Analysts question viability of Perpetual’s KKR scheme
Perpetual has been questioned on whether its deal with KKR is best for shareholders and whether it can be undone given the lack of growth in the company’s share price.
Earlier this year, it was announced that Perpetual would sell its corporate trust and wealth management business to KKR, leaving behind the asset management division.
It has entered into a scheme of arrangement where KKR will buy its corporate trust and wealth management businesses for $2.1 billion. Perpetual will provide transitional services to KKR for 18 months post-completion, with the option to extend for a further 12 months, and after that date the corporate trust and wealth management businesses will operate as standalone, independent businesses.
But on a shareholder call regarding its FY24 results call, an analyst questioned whether there was a possibility that the deal could be undone.
Since the transaction was announced on 8 May, shares have fallen from $22.3 to $19.8, a decline of 11 per cent versus gains of 3 per cent by the ASX 200 over the same period. As well as this, the firm is paying $50 million in annual costs regarding the completion covered by a transitional services agreement for an initial 18-month period.
“What is the contingency planning if the scheme doesn’t get up? Since news of this transaction came up, the share price has come off quite a bit. Is there a point when the board or the new management would consider pulling the transaction, and how complicated would it be to untangle at this point?,” he asked.
A second analyst questioned the tax liabilities associated with the deal and if Perpetual was in discussion with the Australian Taxation Office.
Outgoing chief executive Rob Adams, who will be replaced by Bernard Reilly this month, said: “Our full focus is on delivering the transaction. We are working towards the upper end of the range, and we believe it represents the right outcome for shareholders, especially if the work is done to ensure our asset management is fit to stand alone.

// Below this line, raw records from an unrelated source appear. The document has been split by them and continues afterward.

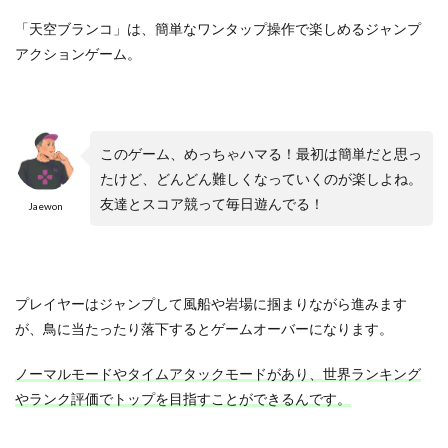
「天空ブランコ」は、簡単なワンタップ操作で楽しめるジャンプ
アクションゲーム。
このゲーム、めっちゃハマる！最初は簡単だと思っ
たけど、どんどん難しくなっていくのが楽しよね。
友達とスコア競って毎日遊んでる！
Jaewon
プレイヤーはジャンプして風船や岩場に掴まりながら進みます
が、鳥に当たったり落下するとゲームオーバーになります。
ノーマルモードやタイムアタックモードがあり、世界ランキング
やランク評価でトップを目指すことができるんです。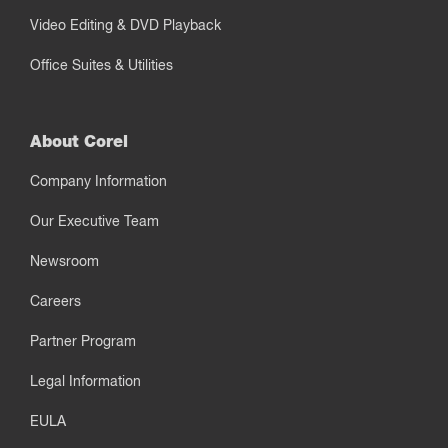
Video Editing & DVD Playback
Office Suites & Utilities
About Corel
Company Information
Our Executive Team
Newsroom
Careers
Partner Program
Legal Information
EULA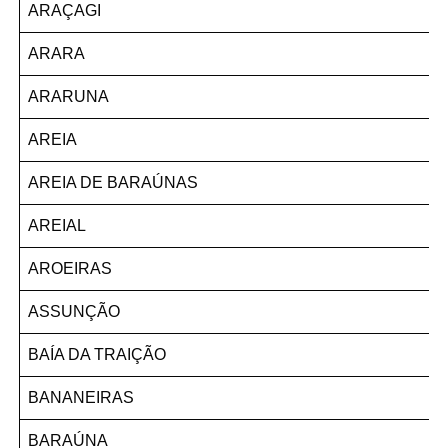
ARAÇAGI
ARARA
ARARUNA
AREIA
AREIA DE BARAÚNAS
AREIAL
AROEIRAS
ASSUNÇÃO
BAÍA DA TRAIÇÃO
BANANEIRAS
BARAÚNA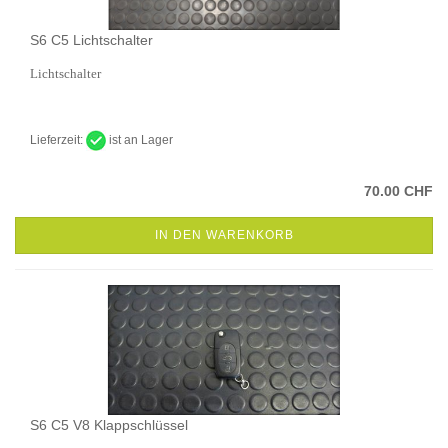
S6 C5 Lichtschalter
Lichtschalter
Lieferzeit:
ist an Lager
70.00 CHF
IN DEN WARENKORB
S6 C5 V8 Klappschlüssel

Our board is managing contingency plans. It’s not the outcome we expect, but we are managing them.”
He said, even in the unlikely event that the deal did not proceed, Perpetual still believed it was best to run its asset management, corporate trust and wealth management businesses separately.
“We had a realisation that the revenue and expense synergies of the three parts would be quite limited and we had already moved to have them operate independently even before the strategic decision with KKR.

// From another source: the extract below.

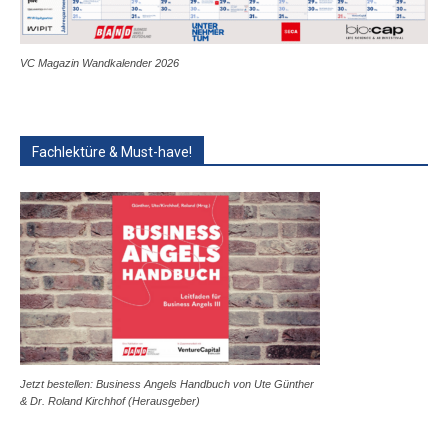
VC Magazin Wandkalender 2026
Fachlektüre & Must-have!
Jetzt bestellen: Business Angels Handbuch von Ute Günther
& Dr. Roland Kirchhof (Herausgeber)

“We didn’t see any benefit in having them all together and that would be the path we follow. Each of the three businesses are high-quality but, in the wrapper of Perpetual, we hadn’t felt the value had been unlocked to the extent that we feel sits within them.”
Flows trajectory
Meanwhile, he elaborated on flows momentum given it reported $18.4 billion in outflows during FY24. Outflows were concentrated in J O Hambro’s Global and International Select strategies, as well as its UK Dynamic strategy, following the departure of portfolio manager Alex Savvides.
It also experienced net outflows in TSW’s International equities capability, driven by partial redemptions from clients due to portfolio rebalancing and asset allocation shifts.
However, Adams is optimistic that flows are improving in the first quarter of 2024, particularly in the Australian intermediary and institutional channel.
“We’ve seen some positive momentum this quarter. In the fourth quarter [of FY24], what we did expect to happen didn’t, and what we didn’t expect did happen. We talked about some big institutional wins and none of those funded in the fourth quarter; some will fund this quarter and some in the following one, so that’s helping our momentum.
“We have definitely seen moderation in the outflows in the JO Hambro capabilities and we’re seeing some good interest in our international and global opportunities capabilities and in some of the emerging market and positive flows for the UK Equity Income capability for the first time in some years.
“For TSW, we have seen a moderation. There are some allocation moves away from equities and into fixed income, and some redemptions are coming through but at a slower rate.”